My fondest food memory is of coming home from school to sit with my mother at the kitchen table to drink tea and eat cake. Sometimes she listened as I told her about my day, sometimes I knew to sit quietly with her as she drew on her cigarette. It is this time with her I miss most of all, this grounding time of quiet reflection over hot tea, covertly watching her cut her already tiny cake in to five or six morsels and eat one or two, watching her hands, laden with rings, delicately clasp her mug of tea. I can go to this place in my mind so easily, the memory sometimes seems more tangible than reality. Wherever I am in the world I can be at that table with my complicated mother, I can feel the comfort of the chintz cushions on the kitchen chairs, see the pattern on the china mugs, feel the varnished pine table top under my palms and taste the silence – all but the ticking kitchen clock and puff and exhale and tap-tap at the ashtray.
We had twenty minutes, and then my mother would return to the garden, put on her wellies at the door and disappear into the greenhouse. She wouldn’t be one to pay a compliment, but she knew that I loved melons most of all, so grew me melons in her greenhouse – plump and proud and incongruous among the tomatoes. She grew us everything out there in her silence, all the fruit and vegetables we could ever need and all the flowers we could ever want. To this day I have never been in a place more beautiful than our garden, her labour of love to us.
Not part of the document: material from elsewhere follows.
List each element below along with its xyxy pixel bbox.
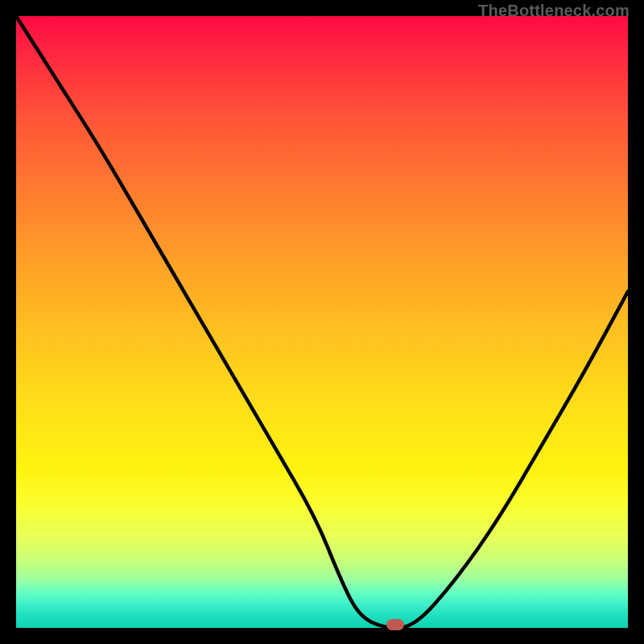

Often I would find her with our neighbour Jean, both chatting over the fence and drinking tea together, mugs passed back and forth. As a child I would be sent over to Jean’s to help her pull up her rhubarb or sent down to Mrs. Fox’s at number 14 to swap excess potatoes for leeks. My childhood had a wartime feel to it – my parents had me very late in life and we lived on a street of old people whose children were grown and flown from the nests. Our street was like a time capsule, a place of old values and antiquated ways, of wartime stories and swapped food and conkers and Angel Delight.
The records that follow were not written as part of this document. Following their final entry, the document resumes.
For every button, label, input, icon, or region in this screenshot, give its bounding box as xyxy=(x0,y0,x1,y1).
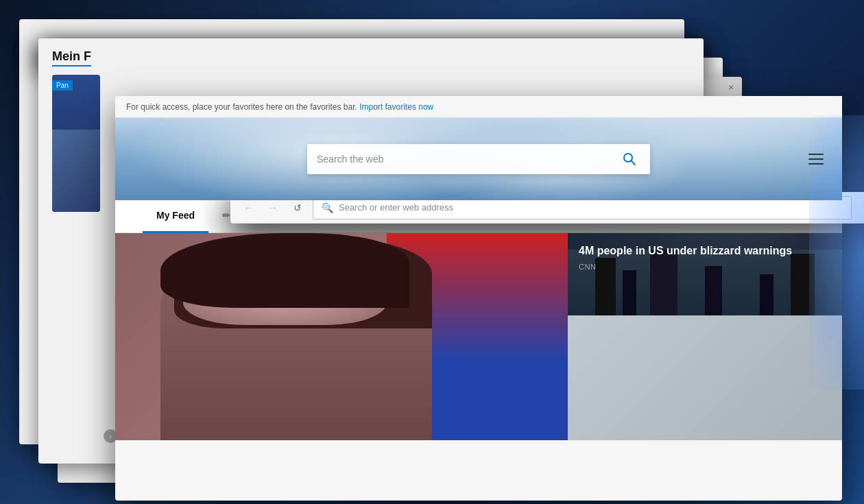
svg-line-13 xyxy=(632,161,635,165)
address-placeholder-fg: Search or enter web address xyxy=(339,202,453,213)
mein-feed-label: Mein F xyxy=(52,49,91,67)
search-icon-blue xyxy=(619,148,640,170)
personalize-icon: ✏ xyxy=(222,210,230,221)
hair-element xyxy=(160,233,409,308)
bg-card: Pan xyxy=(52,75,100,212)
search-placeholder: Search the web xyxy=(317,154,612,165)
news-card-text: 4M people in US under blizzard warnings … xyxy=(579,244,831,271)
toolbar-icons-fg: ☆ 👤 ☺ ··· xyxy=(857,197,864,219)
news-headline: 4M people in US under blizzard warnings xyxy=(579,244,831,259)
feed-card-right: 4M people in US under blizzard warnings … xyxy=(568,233,842,440)
forward-btn-fg[interactable]: → xyxy=(263,198,283,217)
hamburger-line-1 xyxy=(808,154,824,155)
bg-card-label: Pan xyxy=(52,80,73,91)
hamburger-line-2 xyxy=(808,158,824,160)
hamburger-menu-btn[interactable] xyxy=(804,147,828,171)
feed-content: 4M people in US under blizzard warnings … xyxy=(115,233,842,440)
news-card-light[interactable] xyxy=(568,315,842,440)
tab-my-feed[interactable]: My Feed xyxy=(143,200,208,233)
search-icon-fg: 🔍 xyxy=(322,202,333,213)
building-6 xyxy=(760,274,773,315)
feed-card-left[interactable] xyxy=(115,233,568,440)
hero-area: Search the web xyxy=(115,118,842,200)
tab-close-start[interactable]: ✕ xyxy=(728,84,734,91)
news-card-dark[interactable]: 4M people in US under blizzard warnings … xyxy=(568,233,842,315)
favorites-star-btn[interactable]: ☆ xyxy=(857,197,864,219)
back-btn-fg[interactable]: ← xyxy=(239,198,258,217)
browser-window-foreground: New tab ✕ + ─ ☐ ✕ ← → ↺ 🔍 Search or ente… xyxy=(115,96,842,501)
search-container: Search the web xyxy=(307,144,650,174)
woman-card-image xyxy=(115,233,568,440)
refresh-btn-fg[interactable]: ↺ xyxy=(288,198,307,217)
newtab-content: Search the web My Feed xyxy=(115,118,842,440)
news-card-light-img xyxy=(568,315,842,440)
import-favorites-link[interactable]: Import favorites now xyxy=(359,102,433,112)
building-2 xyxy=(623,270,636,315)
search-box[interactable]: Search the web xyxy=(307,144,650,174)
tab-my-feed-label: My Feed xyxy=(156,210,195,221)
svg-point-12 xyxy=(624,154,632,162)
news-source: CNN xyxy=(579,263,831,271)
building-4 xyxy=(705,266,722,315)
favorites-bar: For quick access, place your favorites h… xyxy=(115,96,842,118)
favorites-bar-text: For quick access, place your favorites h… xyxy=(126,102,357,112)
hamburger-line-3 xyxy=(808,163,824,165)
My father, a military man, had joined the navy just after the Second World War and served as a helicopter engineer on an aircraft carrier for many years before becoming a washing machine salesman and marrying my mother. Our house ran to a military precision in many ways, little was spontaneous and routine was king. Although a military man he was not harsh, in fact he was the gentlest man I ever knew, and in many ways very modern. He loved to see me eat, a stark contrast to my mother’s minute appetite, and would encourage me to try as many new things as possible. That is not to say there wasn’t an inverted snobbery around food. On returning home one summer after leaving for university I was thrilled with myself for bringing home a box of Earl Grey tea which I had first tried when a professor had given me a cup during a tutorial. I still remember the first taste of it, so exotic and tantalizingly unusual. I had been offered either Earl Grey or darjeeling – having never had either I chose entirely by the sound of the nouns. I love the names of teas – the drawn-out extravagance – lapsang, oolong, darjeeling – each syllable promising a sensory escapade to a far-away land. My parents immediately took the presence of the ‘fancy tea’ as an affront to our way of life and a sure sign of me getting airs and graces, and the drinking of it was discouraged ardently.
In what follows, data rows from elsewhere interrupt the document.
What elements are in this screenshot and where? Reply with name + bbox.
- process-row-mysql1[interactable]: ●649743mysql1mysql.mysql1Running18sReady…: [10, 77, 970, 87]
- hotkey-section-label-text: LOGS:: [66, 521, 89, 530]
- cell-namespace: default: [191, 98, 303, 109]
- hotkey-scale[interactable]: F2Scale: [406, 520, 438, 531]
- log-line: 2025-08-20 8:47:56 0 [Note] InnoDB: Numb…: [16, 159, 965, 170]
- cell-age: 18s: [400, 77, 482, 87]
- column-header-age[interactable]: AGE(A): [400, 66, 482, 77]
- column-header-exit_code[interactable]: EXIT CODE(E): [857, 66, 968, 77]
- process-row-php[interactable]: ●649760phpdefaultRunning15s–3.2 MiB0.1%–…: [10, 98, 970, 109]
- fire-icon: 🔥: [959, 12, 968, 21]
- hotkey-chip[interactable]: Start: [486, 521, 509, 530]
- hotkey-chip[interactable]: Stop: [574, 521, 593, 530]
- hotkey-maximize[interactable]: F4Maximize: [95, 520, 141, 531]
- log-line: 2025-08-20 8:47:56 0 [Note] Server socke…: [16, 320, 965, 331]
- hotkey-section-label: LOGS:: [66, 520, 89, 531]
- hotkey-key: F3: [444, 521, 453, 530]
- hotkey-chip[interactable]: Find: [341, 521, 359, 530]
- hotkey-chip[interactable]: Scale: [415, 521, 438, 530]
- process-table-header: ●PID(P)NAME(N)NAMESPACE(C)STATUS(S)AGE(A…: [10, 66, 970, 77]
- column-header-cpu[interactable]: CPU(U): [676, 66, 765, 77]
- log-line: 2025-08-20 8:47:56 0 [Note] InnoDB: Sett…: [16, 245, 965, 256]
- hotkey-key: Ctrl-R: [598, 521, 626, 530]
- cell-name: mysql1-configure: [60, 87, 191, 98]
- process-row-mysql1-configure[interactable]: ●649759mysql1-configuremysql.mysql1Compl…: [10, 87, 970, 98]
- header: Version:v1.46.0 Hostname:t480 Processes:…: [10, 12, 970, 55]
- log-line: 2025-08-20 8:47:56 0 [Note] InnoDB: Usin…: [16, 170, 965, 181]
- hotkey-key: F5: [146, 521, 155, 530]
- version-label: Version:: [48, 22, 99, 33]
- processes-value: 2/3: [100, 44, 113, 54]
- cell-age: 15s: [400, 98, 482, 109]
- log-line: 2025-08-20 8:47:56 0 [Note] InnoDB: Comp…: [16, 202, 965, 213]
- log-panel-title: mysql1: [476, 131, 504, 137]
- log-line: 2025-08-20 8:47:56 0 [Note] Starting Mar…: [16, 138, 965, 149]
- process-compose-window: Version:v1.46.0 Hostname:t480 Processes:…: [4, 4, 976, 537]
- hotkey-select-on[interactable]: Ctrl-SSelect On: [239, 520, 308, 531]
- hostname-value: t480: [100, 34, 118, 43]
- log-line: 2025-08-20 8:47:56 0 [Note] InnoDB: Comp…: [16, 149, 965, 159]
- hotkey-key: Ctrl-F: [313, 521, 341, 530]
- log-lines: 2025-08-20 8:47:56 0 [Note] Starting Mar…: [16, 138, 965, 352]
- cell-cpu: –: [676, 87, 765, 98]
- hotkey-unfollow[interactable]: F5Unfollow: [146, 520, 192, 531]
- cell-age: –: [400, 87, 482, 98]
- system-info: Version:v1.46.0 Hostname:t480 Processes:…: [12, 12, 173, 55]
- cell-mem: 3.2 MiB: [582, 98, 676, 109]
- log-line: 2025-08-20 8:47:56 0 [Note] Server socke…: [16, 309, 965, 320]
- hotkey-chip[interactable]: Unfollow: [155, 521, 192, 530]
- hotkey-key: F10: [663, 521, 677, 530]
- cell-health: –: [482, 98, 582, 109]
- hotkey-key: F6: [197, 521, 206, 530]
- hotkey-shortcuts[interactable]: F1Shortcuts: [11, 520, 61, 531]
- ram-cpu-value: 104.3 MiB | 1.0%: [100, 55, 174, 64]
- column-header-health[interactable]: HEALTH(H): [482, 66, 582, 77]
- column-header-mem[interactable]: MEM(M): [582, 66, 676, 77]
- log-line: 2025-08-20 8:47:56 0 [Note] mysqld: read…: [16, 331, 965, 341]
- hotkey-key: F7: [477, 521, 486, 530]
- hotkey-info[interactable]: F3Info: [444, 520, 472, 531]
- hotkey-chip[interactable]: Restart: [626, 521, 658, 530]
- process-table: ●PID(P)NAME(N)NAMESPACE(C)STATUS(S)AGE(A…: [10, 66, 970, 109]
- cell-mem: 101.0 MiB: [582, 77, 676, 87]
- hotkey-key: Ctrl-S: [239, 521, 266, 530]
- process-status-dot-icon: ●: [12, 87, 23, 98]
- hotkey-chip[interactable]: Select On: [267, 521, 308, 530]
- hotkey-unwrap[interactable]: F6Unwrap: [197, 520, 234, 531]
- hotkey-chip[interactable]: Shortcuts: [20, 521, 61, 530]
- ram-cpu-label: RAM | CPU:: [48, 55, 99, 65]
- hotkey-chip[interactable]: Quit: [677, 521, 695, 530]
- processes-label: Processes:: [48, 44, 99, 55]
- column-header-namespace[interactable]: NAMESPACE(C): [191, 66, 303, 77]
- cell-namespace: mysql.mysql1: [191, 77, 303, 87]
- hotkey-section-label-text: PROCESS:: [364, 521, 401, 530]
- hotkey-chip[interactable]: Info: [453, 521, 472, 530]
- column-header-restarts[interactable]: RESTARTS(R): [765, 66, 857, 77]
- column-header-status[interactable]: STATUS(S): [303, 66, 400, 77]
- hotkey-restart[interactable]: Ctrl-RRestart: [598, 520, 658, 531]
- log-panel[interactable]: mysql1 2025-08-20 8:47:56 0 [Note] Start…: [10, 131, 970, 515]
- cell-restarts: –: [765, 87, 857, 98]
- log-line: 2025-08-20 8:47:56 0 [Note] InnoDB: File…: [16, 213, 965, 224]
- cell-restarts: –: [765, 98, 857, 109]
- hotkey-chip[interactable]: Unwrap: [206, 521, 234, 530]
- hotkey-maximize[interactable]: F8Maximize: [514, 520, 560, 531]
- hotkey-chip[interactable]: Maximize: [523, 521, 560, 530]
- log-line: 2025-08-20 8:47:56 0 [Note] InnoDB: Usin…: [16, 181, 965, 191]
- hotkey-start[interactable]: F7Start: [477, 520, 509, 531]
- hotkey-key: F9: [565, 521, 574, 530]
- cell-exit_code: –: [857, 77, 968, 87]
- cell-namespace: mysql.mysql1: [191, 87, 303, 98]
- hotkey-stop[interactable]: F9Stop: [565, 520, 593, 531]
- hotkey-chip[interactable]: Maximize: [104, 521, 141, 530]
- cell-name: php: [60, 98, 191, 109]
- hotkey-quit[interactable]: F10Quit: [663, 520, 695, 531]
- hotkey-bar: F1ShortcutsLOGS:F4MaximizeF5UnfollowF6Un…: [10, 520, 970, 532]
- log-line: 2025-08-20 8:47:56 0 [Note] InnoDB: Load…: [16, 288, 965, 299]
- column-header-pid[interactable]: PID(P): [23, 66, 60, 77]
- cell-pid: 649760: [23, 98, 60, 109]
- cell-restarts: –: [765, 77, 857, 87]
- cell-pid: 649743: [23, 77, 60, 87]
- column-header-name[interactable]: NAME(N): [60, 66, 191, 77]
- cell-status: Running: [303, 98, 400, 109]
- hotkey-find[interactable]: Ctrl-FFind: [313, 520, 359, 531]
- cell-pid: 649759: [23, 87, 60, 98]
Not as lavish as a Japanese tea ceremony but as full of significance was my daily tea ritual with my mother. Even as an adult, tea and cake signifies for me all the happiness of a loved child, the intimacy of being able to sit in comfortable silence and share the sweet comfort of tea time. It is the ultimate pleasure, that charm of joy in the most ordinary of days, a homely secular sacrament. It has informed my every approach to the way I cook. I love tea. I love builders’ tea. I love that it comforts me, refreshes me, reminds me. I also love fancy tea – an affront to no one. I love the way the flavours make me feel transported. When I make cake, I have no interest in making run-of-the-mill cake; I want to make something wonderful – something wondrous , something worthy of the delight of that twenty minutes of joy that elevate a moment in an ordinary day in an ordinary life to something precious.
Today, like everyday, I miss my mother. Today I drink tea and eat cake and I am at home again, sitting quietly at my kitchen table, with my Mum.